The consultation paper (PDF) outlines conditions for trading in L&I ETFs. Bursa Malaysia proposes that those investing in such products should only include sophisticated investors.
“There are risks associated with L&I ETFs, rendering them unsuitable for long-term investment. Hence, the qualifying criteria are aimed at confining the trading of L&I ETFs to sophisticated investors only, or investors who have relevant trading exposure,” the consultation said.
The consultation also proposes the introduction of other ETFs, such as futures-based ETFs, synthetic ETFs and physically-backed commodity ETFs.
The recommendations are aimed at attracting greater investor participation in ETFs, the bourse said.

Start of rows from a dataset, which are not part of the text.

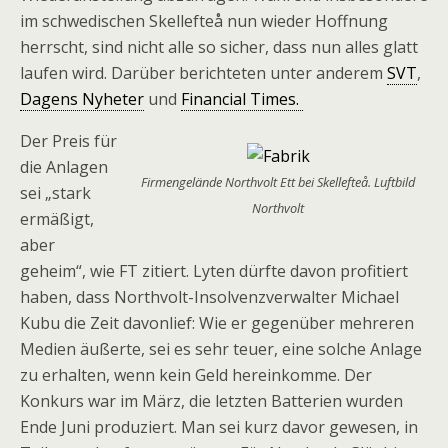
im schwedischen Skellefteå nun wieder Hoffnung
herrscht, sind nicht alle so sicher, dass nun alles glatt
laufen wird. Darüber berichteten unter anderem
SVT
,
Dagens Nyheter
und
Financial Times.
Der Preis für
die Anlagen
Firmengelände Northvolt Ett bei Skellefteå. Luftbild
sei „stark
Northvolt
ermäßigt,
aber
geheim“, wie FT zitiert. Lyten dürfte davon profitiert
haben, dass Northvolt-Insolvenzverwalter Michael
Kubu die Zeit davonlief: Wie er gegenüber mehreren
Medien äußerte, sei es sehr teuer, eine solche Anlage
zu erhalten, wenn kein Geld hereinkomme. Der
Konkurs war im März, die letzten Batterien wurden
Ende Juni produziert. Man sei kurz davor gewesen, in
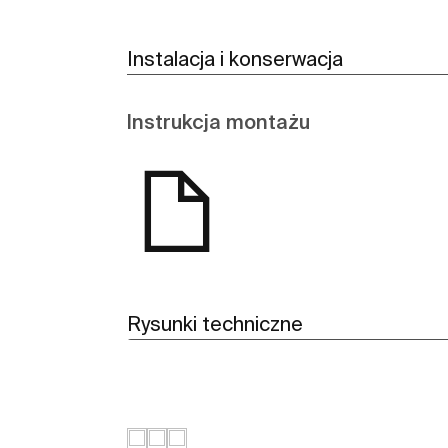
Instalacja i konserwacja
Instrukcja montażu
Rysunki techniczne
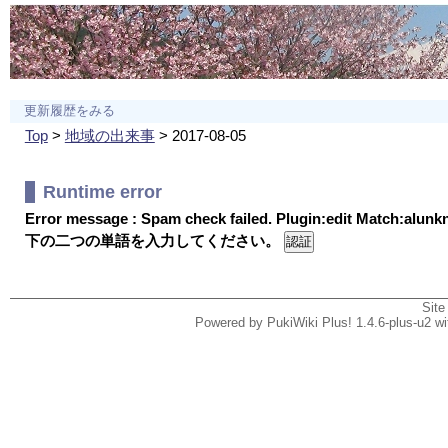
更新履歴をみる
Top
>
地域の出来事
> 2017-08-05
Runtime error
Error message : Spam check failed. Plugin:edit Match:alun
下の二つの単語を入力してください。
Site
Powered by PukiWiki Plus! 1.4.6-plus-u2 w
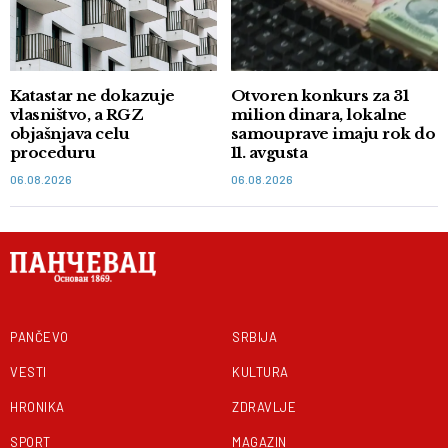
Katastar ne dokazuje
Otvoren konkurs za 31
vlasništvo, a RGZ
milion dinara, lokalne
objašnjava celu
samouprave imaju rok do
proceduru
11. avgusta
06.08.2026
06.08.2026
PANČEVO
SRBIJA
VESTI
KULTURA
HRONIKA
ZDRAVLJE
SPORT
MAGAZIN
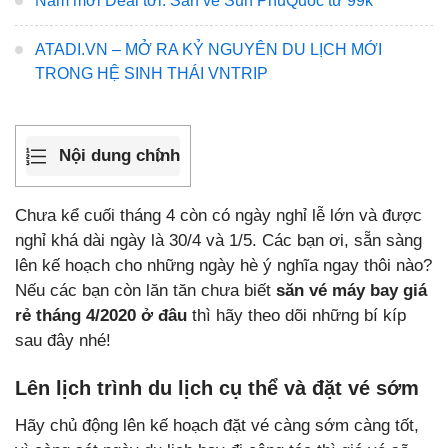
Năm mới Deal tới: Săn vé Sun PhuQuoc từ 99k
ATADI.VN – MỞ RA KỶ NGUYÊN DU LỊCH MỚI
TRONG HỆ SINH THÁI VNTRIP
Nội dung chính
Chưa kể cuối tháng 4 còn có ngày nghỉ lễ lớn và được
nghỉ khá dài ngày là 30/4 và 1/5. Các bạn ơi, sẵn sàng
lên kế hoạch cho những ngày hè ý nghĩa ngay thôi nào?
Nếu các bạn còn lăn tăn chưa biết
săn vé máy bay giá
rẻ tháng 4/2020 ở đâu
thì hãy theo dõi những bí kíp
sau đây nhé!
Lên lịch trình du lịch cụ thể và đặt vé sớm
Hãy chủ động lên kế hoạch đặt vé càng sớm càng tốt,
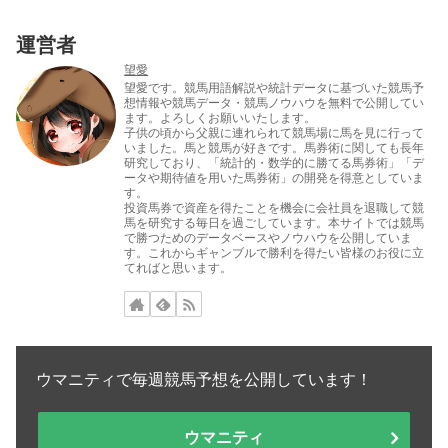
運営者
望愛
望愛です。競馬用語解説や統計データに基づいた競馬予
想情報や競馬データ・競馬ノウハウを無料で公開してい
ます。よろしくお願いいたします。
子供の頃から父親に連れられて競馬場に馬を見に行って
いました。馬と競馬が好きです。馬券術に関しても長年
研究しており、「統計的・数学的に勝てる馬券術」「デ
ータや期待値を用いた馬券術」の開発を得意としていま
す。
投資馬券で資産を得たことを機会に会社員を退職して競
馬を研究する毎日を過ごしています。本サイトでは競馬
で勝つためのデータベースやノウハウを公開していま
す。これからギャンブルで勝利を得たい皆様のお役に立
てればと思います。
ウマニティで毎週競馬予想を公開しています！
ウマニティ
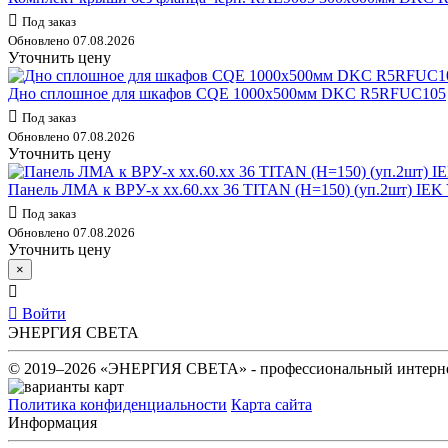
Под заказ
Обновлено 07.08.2026
Уточнить цену
Дно сплошное для шкафов CQE 1000х500мм DKC R5RFUC105
Под заказ
Обновлено 07.08.2026
Уточнить цену
Панель ЛМА к ВРУ-х хх.60.хх 36 TITAN (H=150) (уп.2шт) IEK
Под заказ
Обновлено 07.08.2026
Уточнить цену
×
Войти
ЭНЕРГИЯ СВЕТА
© 2019–2026 «ЭНЕРГИЯ СВЕТА» - профессиональный интернет
Политика конфиденциальности
Карта сайта
Информация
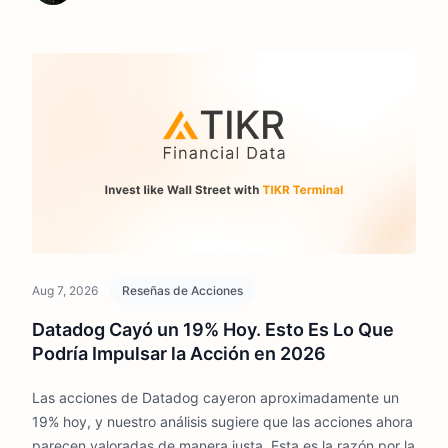
Aug 7, 2026
Reseñas de Acciones
Datadog Cayó un 19% Hoy. Esto Es Lo Que
Podría Impulsar la Acción en 2026
Las acciones de Datadog cayeron aproximadamente un
19% hoy, y nuestro análisis sugiere que las acciones ahora
parecen valoradas de manera justa. Esta es la razón por la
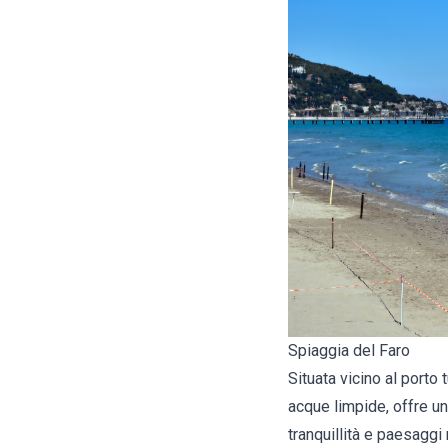
Spiaggia del Faro
Situata vicino al porto
acque limpide, offre una
tranquillità e paesaggi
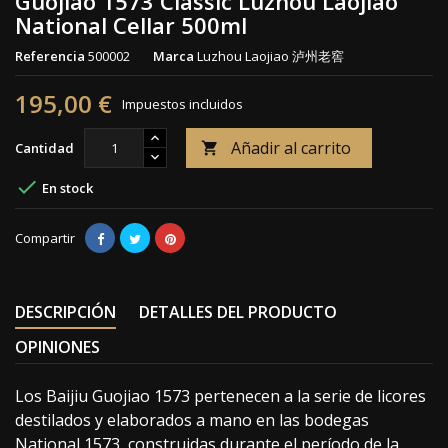
Guojiao 1573 Classic Luzhou Laojiao
National Cellar 500ml
Referencia
500002
Marca
Luzhou Laojiao 泸州老窖
195,00 €
Impuestos incluidos
Añadir al carrito
Cantidad


En stock
Compartir
DESCRIPCIÓN
DETALLES DEL PRODUCTO
OPINIONES
Los Baijiu Guojiao 1573 pertenecen a la serie de licores
destilados y elaborados a mano en las bodegas
National 1573, construidas durante el período de la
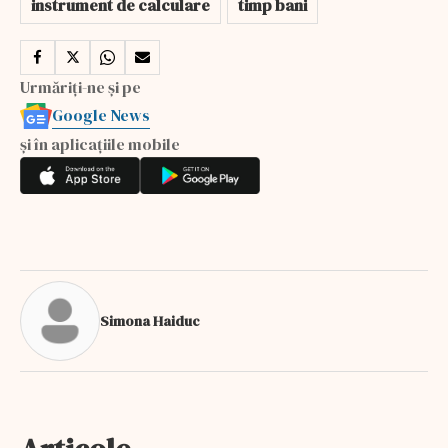
instrument de calculare
timp bani
Urmăriți-ne și pe
Google News
și în aplicațiile mobile
Simona Haiduc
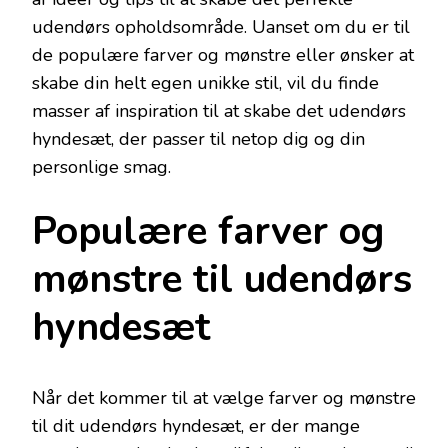
udendørs opholdsområde. Uanset om du er til
de populære farver og mønstre eller ønsker at
skabe din helt egen unikke stil, vil du finde
masser af inspiration til at skabe det udendørs
hyndesæt, der passer til netop dig og din
personlige smag.
Populære farver og
mønstre til udendørs
hyndesæt
Når det kommer til at vælge farver og mønstre
til dit udendørs hyndesæt, er der mange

Managers have been anticipating the further development of Malaysia’s ETF market. Kuala Lumpur-based Kenanga investors, for example, entered into a strategic partnership with Taipei-based Yuanta Securities Investment Trust in June to develop new types of ETFs, including L&I products, in Malaysia.
Malaysia’s ETF market remains small. There are only 10 ETFs listed on the local bourse, according to data from Bursa Malaysia. These products are managed by four firms: Affin Hwang Asset Management, AmFunds Management, CIMB Principal Asset Management and I-VCap.
Nevertheless, the market is growing. ETF assets in Malaysia increased 55% between the end of 2013 and the end of 2017, Kianhong Tan, Singapore-based senior analyst at research firm Cerulli Associates, said previously.